Gelişmiş Ülkelerin Mavi Kazağı Kaç Lira?
Filiz YAVUZ
/ 16 Nisan 2010
Kimsenin dilinden düşürmediği "sürdürülebilirlik" kavramı, bütün cümlelerde doğru-yanlış kullanıladursun, "Eğer bir ülkenin suyunu içip havasını koklayamıyorsanız, o ülke gelişmiş bir ülkedir. Eğer suyunu içip havasını koklayabiliyorsanız, o ülke gelişmemiş bir ülkedir" sözünün işaret ettiği "ekonomi" ve "ekoloji" arasındaki çelişkiyi Birleşmiş Milletler Çevre ve Sürdürülebilirlik Kalkınma Türkiye Programı Destek Sorumlusu Berkan Toros'a sorduk. Yapı-Endüstri Merkezi'nin (YEM) geçtiğimiz günlerde gerçekleştirdiği EKODesign 2010 Konferansı'na konuşmacı olarak katılan Toros ekonomik, sosyolojik ve politik olmak üzere üç ayak üzerine oturan sürdürülebilirliğin, kültürel boyutuna vurgu yapmayı da ihmal etmeden "biraz kültürel, biraz ekonomik ve biraz da ekonomik bir değişim" ile gerçekleştirilebileceğini söyledi.

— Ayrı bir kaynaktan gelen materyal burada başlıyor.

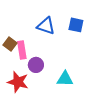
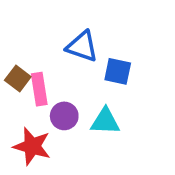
blue square: (76, 25) -> (118, 71), moved
cyan triangle: (65, 79) -> (105, 121), moved

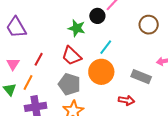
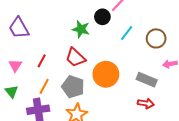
brown circle: (149, 25) -> (156, 38), moved
cyan line: (106, 47) -> (127, 33), moved
orange line: (28, 83) -> (44, 86), moved
red arrow: (126, 100) -> (146, 103), moved

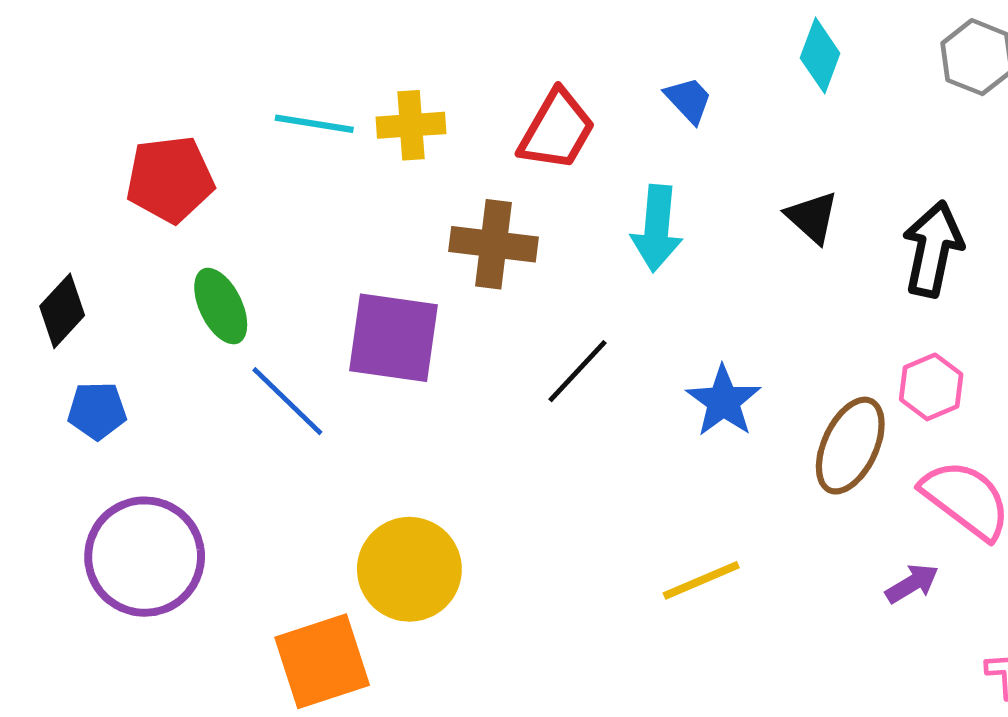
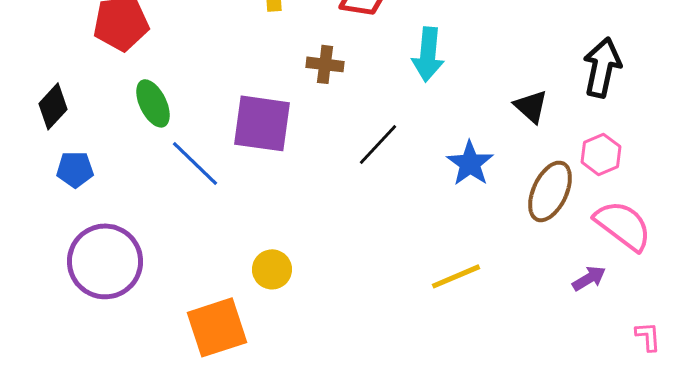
black triangle: (812, 217) -> (531, 106), moved
brown cross: (493, 244) -> (325, 64), size x0.7
yellow circle: (409, 569) -> (272, 269), size x0.6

Ekonomi ve ekoloji arasındaki çelişki gelinen nokta itibariyle kapitalist sistemin doğasından mı kaynaklanıyor?
Endüstri Devrimi'ne kadar insanların ekoloji ile uyum içinde yaşadığını görüyoruz. Sürdürülebilir bir model söz konusu. Karşılıklı bir alışveriş olsa da her zaman için bir denge var. Örneğin Endüstri Devrimi'nden önce çok sayıda ekolojik mimarlık örneği mevcut. Sadece malzeme olarak da değil, yaşam tecrübesi ile birlikte oluşan ekolojik bir yaklaşım söz konusu o dönemlerde. Fakat Endüstri Devrimi ile birlikte üretim şekli ve tüketim alışkanlıkları değişince ortaya bir kriz çıkıyor. Yani ne zaman Endüstri Devrimi başlıyor, o zaman denge bozuluyor ve bu da ekonomi ve ekoloji arasındaki çelişkiye neden oluyor.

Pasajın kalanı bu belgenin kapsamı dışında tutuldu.